■ Given records

┄┄┄┄┄┄

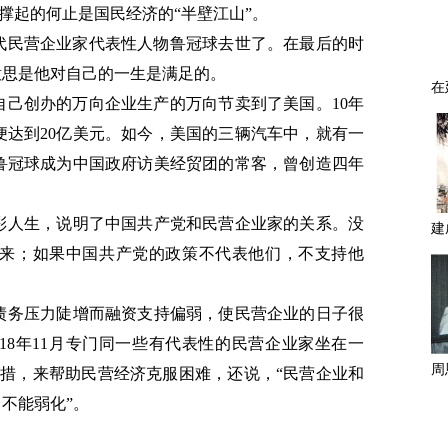
，撑起的何止是国民经济的“半壁江山”。
第一代民营企业家代表性人物鲁冠球去世了。在最后的时
意思是他对自己的一生是满足的。
把自己创办的万向企业生产的万向节卖到了美国。10年
便达到20亿美元。如今，美国的三辆汽车中，就有一
鲁冠球成为中国政府访美经贸团的常客，曾创造四年
彩人生，说明了中国共产党和民营企业家的关系。没
来；如果中国共产党的政策不代表他们，不支持他
债务压力陡增而融资支持偏弱，使民营企业的日子很
18年11月专门同一些有代表性的民营企业家坐在一
举措，来帮助民营经济克服困难，还说，“民营企业和
不能弱化”。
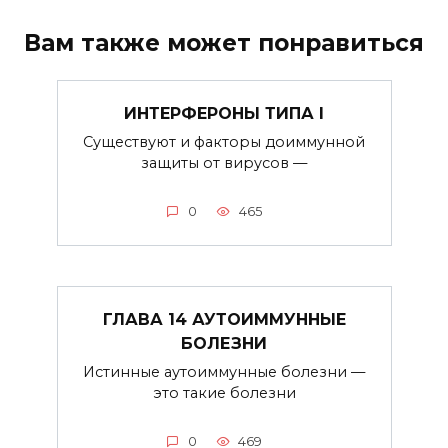
Вам также может понравиться
ИНТЕРФЕРОНЫ ТИПА I
Существуют и факторы доиммунной
защиты от вирусов —
0
465
ГЛАВА 14 АУТОИММУННЫЕ
БОЛЕЗНИ
Истинные аутоиммунные болезни —
это такие болезни
0
469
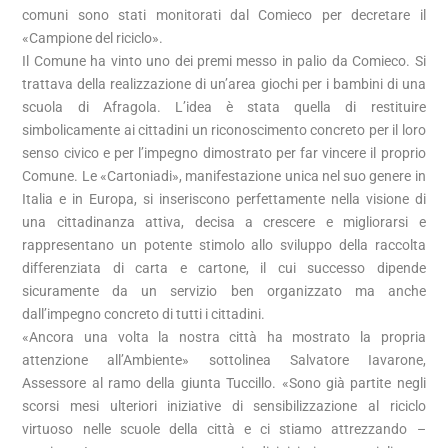
comuni sono stati monitorati dal Comieco per decretare il
«Campione del riciclo».
Il Comune ha vinto uno dei premi messo in palio da Comieco. Si
trattava della realizzazione di un’area giochi per i bambini di una
scuola di Afragola. L’idea è stata quella di restituire
simbolicamente ai cittadini un riconoscimento concreto per il loro
senso civico e per l’impegno dimostrato per far vincere il proprio
Comune. Le «Cartoniadi», manifestazione unica nel suo genere in
Italia e in Europa, si inseriscono perfettamente nella visione di
una cittadinanza attiva, decisa a crescere e migliorarsi e
rappresentano un potente stimolo allo sviluppo della raccolta
differenziata di carta e cartone, il cui successo dipende
sicuramente da un servizio ben organizzato ma anche
dall’impegno concreto di tutti i cittadini.
«Ancora una volta la nostra città ha mostrato la propria
attenzione all’Ambiente» sottolinea Salvatore Iavarone,
Assessore al ramo della giunta Tuccillo. «Sono già partite negli
scorsi mesi ulteriori iniziative di sensibilizzazione al riciclo
virtuoso nelle scuole della città e ci stiamo attrezzando –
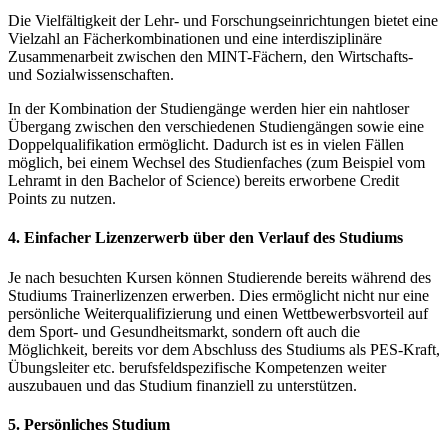
Die Vielfältigkeit der Lehr- und Forschungseinrichtungen bietet eine
Vielzahl an Fächerkombinationen und eine interdisziplinäre
Zusammenarbeit zwischen den MINT-Fächern, den Wirtschafts-
und Sozialwissenschaften.
In der Kombination der Studiengänge werden hier ein nahtloser
Übergang zwischen den verschiedenen Studiengängen sowie eine
Doppelqualifikation ermöglicht. Dadurch ist es in vielen Fällen
möglich, bei einem Wechsel des Studienfaches (zum Beispiel vom
Lehramt in den Bachelor of Science) bereits erworbene Credit
Points zu nutzen.
4. Einfacher Lizenzerwerb über den Verlauf des Studiums
Je nach besuchten Kursen können Studierende bereits während des
Studiums Trainerlizenzen erwerben. Dies ermöglicht nicht nur eine
persönliche Weiterqualifizierung und einen Wettbewerbsvorteil auf
dem Sport- und Gesundheitsmarkt, sondern oft auch die
Möglichkeit, bereits vor dem Abschluss des Studiums als PES-Kraft,
Übungsleiter etc. berufsfeldspezifische Kompetenzen weiter
auszubauen und das Studium finanziell zu unterstützen.
5. Persönliches Studium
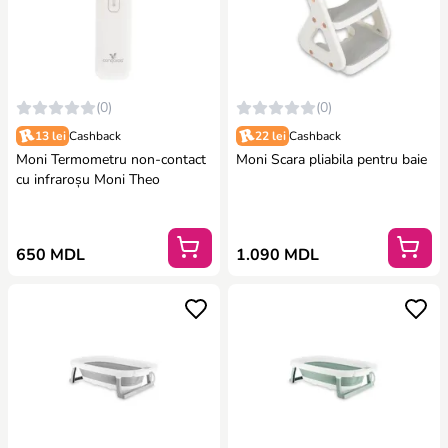
(0)
(0)
13 lei
Cashback
22 lei
Cashback
Moni Termometru non-contact
Moni Scara pliabila pentru baie
cu infraroșu Moni Theo
650 MDL
1.090 MDL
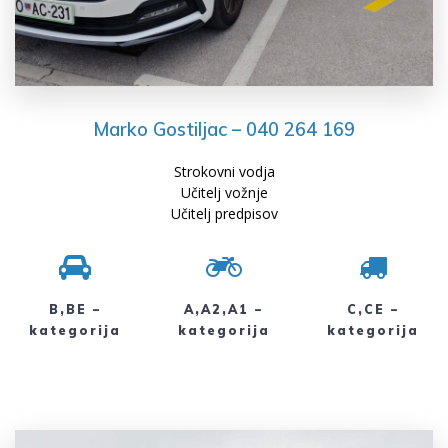
Marko Gostiljac – 040 264 169
Strokovni vodja
Učitelj vožnje
Učitelj predpisov
B,BE –
A,A2,A1 –
C,CE –
kategorija
kategorija
kategorija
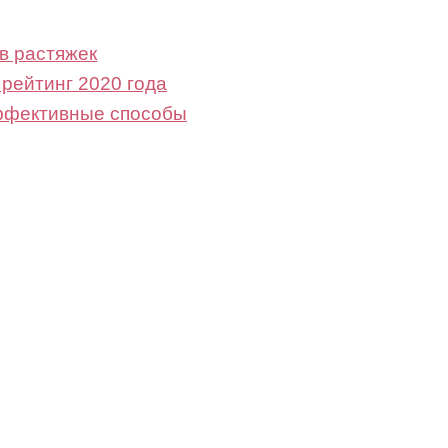
в растяжек
 рейтинг 2020 года
эффективные способы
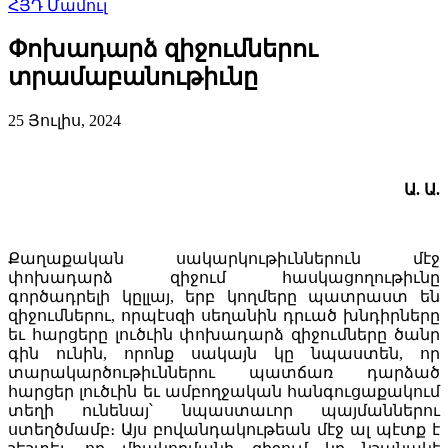
ՀՅԴ Մամուլ
Փոխադարձ զիջումներու
տրամաբանութիւնը
25 Յուլիս, 2024
Ա
.
Ա
.
Քաղաքական սակարկութիւններուն մէջ
փոխադարձ զիջում հասկացողութիւնը
գործադրելի կըլլայ, երբ կողմերը պատրաստ են
զիջումներու, որպէսզի սեղանին դրւած խնդիրները
եւ հարցերը լուծւին փոխադարձ զիջումները ծանր
գին ունին, որոնք սակայն կը նպաստեն, որ
տարակարծութիւններու պատճառ դարձած
հարցեր լուծւին եւ ամբողջական հանգուցաքակում
տեղի ունենայ՝ նպաստաւոր պայմաններու
ստեղծմամբ։ Այս բովանդակութեան մէջ ալ պէտք է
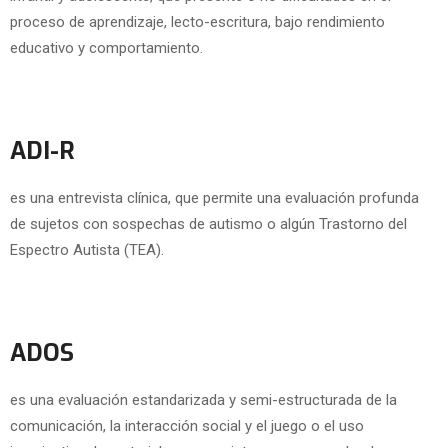
proceso de aprendizaje, lecto-escritura, bajo rendimiento
educativo y comportamiento.
ADI-R
es una entrevista clínica, que permite una evaluación profunda
de sujetos con sospechas de autismo o algún Trastorno del
Espectro Autista (TEA).
ADOS
es una evaluación estandarizada y semi-estructurada de la
comunicación, la interacción social y el juego o el uso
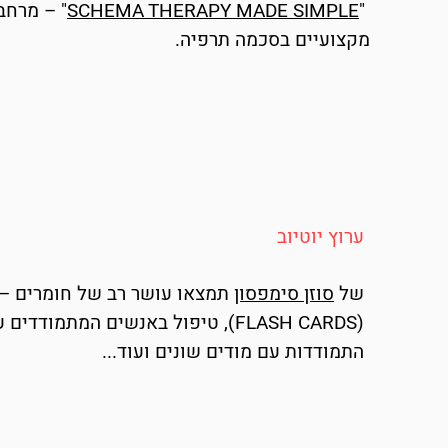
"
SCHEMA THERAPY MADE SIMPLE
" – מרחב
מקצועיים בסכמה תרפיה.
ערוץ יוטיוב
של
סוזן סימפסון
תמצאו עושר רב של חומרים – 
(FLASH CARDS), טיפול באנשים המתמוד
התמודדות עם מודים שונים ועוד...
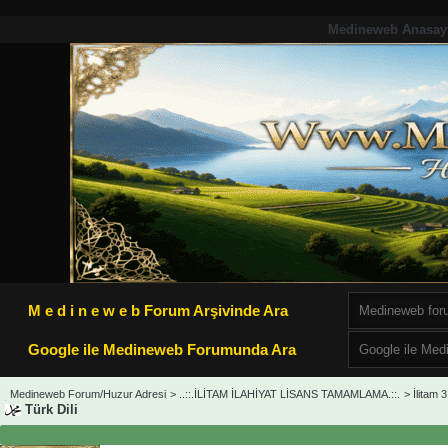
Medineweb Anasay
M e d i n e w e b Forum Arşivinde Ara
Google ile Medineweb Forumunda Ara
Medineweb Forum/Huzur Adresi
>
..::.İLİTAM İLAHİYAT LİSANS TAMAMLAMA.::.
>
İlitam 3
Türk Dili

┄┄┄┄┄┄

■ What to produce
Starting at the line that contains "эффективные способы", restate every line through the end of the records exactly as written, but leave the pictures out.

■ Solution below
эффективные способы
ՀՅԴ Մամուլ
Փոխադարձ զիջումներու
տրամաբանութիւնը
25 Յուլիս, 2024
Ա
.
Ա
.
Քաղաքական սակարկութիւններուն մէջ
փոխադարձ զիջում հասկացողութիւնը
գործադրելի կըլլայ, երբ կողմերը պատրաստ են
զիջումներու, որպէսզի սեղանին դրւած խնդիրները
եւ հարցերը լուծւին փոխադարձ զիջումները ծանր
գին ունին, որոնք սակայն կը նպաստեն, որ
տարակարծութիւններու պատճառ դարձած
հարցեր լուծւին եւ ամբողջական հանգուցաքակում
տեղի ունենայ՝ նպաստաւոր պայմաններու
ստեղծմամբ։ Այս բովանդակութեան մէջ ալ պէտք է
proceso de aprendizaje, lecto-escritura, bajo rendimiento
educativo y comportamiento.
ADI-R
es una entrevista clínica, que permite una evaluación profunda
de sujetos con sospechas de autismo o algún Trastorno del
Espectro Autista (TEA).
ADOS
es una evaluación estandarizada y semi-estructurada de la
comunicación, la interacción social y el juego o el uso
"
SCHEMA THERAPY MADE SIMPLE
" – מרחב
מקצועיים בסכמה תרפיה.
ערוץ יוטיוב
של
סוזן סימפסון
תמצאו עושר רב של חומרים – 
(FLASH CARDS), טיפול באנשים המתמוד
התמודדות עם מודים שונים ועוד...
Medineweb Anasay
M e d i n e w e b Forum Arşivinde Ara
Google ile Medineweb Forumunda Ara
Medineweb Forum/Huzur Adresi
>
..::.İLİTAM İLAHİYAT LİSANS TAMAMLAMA.::.
>
İlitam 3
Türk Dili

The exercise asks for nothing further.